International Journal of Hydraulic Engineering

p-ISSN: 2169-9771    e-ISSN: 2169-9801

2013;  2(3): 53-58

doi:10.5923/j.ijhe.20130203.04

Numerical Representation of Weirs Using the Concept of Inverse Problems

Olesya I. Sarajlic1, Alexandra B. Smirnova2

1Department of Physics and Astronomy, Georgia State University, Atlanta, Georgia, 30303-3083, USA

2Department of Mathematics and Statistics, Georgia State University, Atlanta, Georgia, 30303-3083, USA

Correspondence to: Olesya I. Sarajlic, Department of Physics and Astronomy, Georgia State University, Atlanta, Georgia, 30303-3083, USA.

Email:

Copyright © 2012 Scientific & Academic Publishing. All Rights Reserved.

Abstract

The use of Laplace transform and other computational tools allows the study of elementary inverse problems in hydraulics, such as for weirs. Torricelli's Law provides the relationship between the notch shape of the weir and the respective flow rate. The flow rate function r(h) gives the rate at which the volume of water hits the notch of a particular shape f(y). The essence of the direct problem here is to determine the flow rate r(h) from the notch shape f(y). Mathematically, this comes down to a computationally stable integration process. However, the corresponding inverse problem, i.e., identification of the notch shape f(y) from the flow rate measurements, is ill-posed in a sense that even a small error in the input data can result in a substantial inaccuracy in the computed solution. Numerical modelling offers the opportunity to test design parameters over large ranges and varieties of shapes. It may detect significant flow patterns and capture the amount of noise that a given function can tolerate. The goal of the study is to interpret the produced notch shape functions of the weirs, to discuss advantages and disadvantages of weirs' structure, and to present a regularized numerical algorithm for getting a less noisy and a more stable outcome of the inversion procedure.

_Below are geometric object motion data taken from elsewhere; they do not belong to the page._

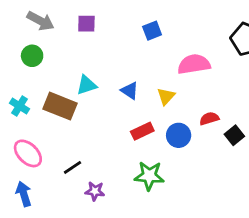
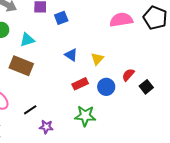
blue square: (152, 31) -> (61, 18), moved
pink semicircle: (194, 64) -> (121, 20), moved
cyan triangle: (86, 85) -> (27, 40), moved
red semicircle: (209, 119) -> (128, 75), turned -32

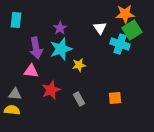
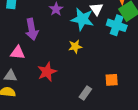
cyan star: (61, 49) -> (82, 19), moved, turned 30
pink triangle: (31, 71) -> (18, 53), moved
gray rectangle: (79, 99) -> (85, 93), moved, turned 64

Keywords: Weirs, Inverse Problems, Laplace Transform, Torricelli's Law, Lavrentiev’s Regularization

Cite this paper: Olesya I. Sarajlic, Alexandra B. Smirnova, Numerical Representation of Weirs Using the Concept of Inverse Problems, International Journal of Hydraulic Engineering, Vol. 2 No. 3, 2013, pp. 53-58. doi: 10.5923/j.ijhe.20130203.04.

1. Introduction

Weirs are the overflow structures of defined shape that are built across open channels or streams to measure the flow rate[1-3]. There are several standard equations that are developed to describe the relations between the shape and design of the weir, rates of flow, head, and hydraulic conductivity[3]. Every design of the weir can be controlled by the depth of water, which in turn can predict how the crest elevation that is relative to the upstream head changes with discharge[4].
There are two types of weirs, sharp-crested and broad-crested. Sharp crested weirs can take variety of shapes. The most common weir structures that are used for measuring irrigation water include rectangular, triangular (V-notch), trapezoidal (Cipolletti design), and parabolic weirs[4,5]. The designs of some weirs have certain advantages over the others. For example, the V-notch is designed to have small changes in discharge which results in a large change in depth of water through the notch allowing for a more accurate head measurement[6]. While V-notch weirs are built to monitor low flow conditions, Cipolletti weirs are designed to measure higher flows[1].
There exist certain requirements to all sharp-crested weirs to assure accuracy of flow measurement. The most important ones are: the upstream face and head of the weir plates should be normal to the axis of the channel, the entire weir panel should have the same thickness, the edges of the weir opening should be straight and sharp, and other more technical conditions[4,7,8]. Once the weir is constructed, it can be tested and resulting calibrations can be compared with standard results. However, depending on the dimensions of the design, the weirs can cease to provide accurate measurements of the total stream flow during the events of prolonged heavy rainfall where the weirs are bypassed and the stream over-topped the banks[1].
In the work that was done by Hively et.al.[1], the authors carried out the in-situ measurements of the range of flows through the V-notch and Cipolletti weirs, which dimensions were known. Unfortunately, several factors such as heavy rainfall, affected the accuracy of the measurements. In this work, the flow rate will be derived from the notch shape and vice versa. This method of computational analysis portends the outcome of the design, in particular Cipolletti and parabolic weirs, given the amount of relative error that can potentially disrupt the measurements.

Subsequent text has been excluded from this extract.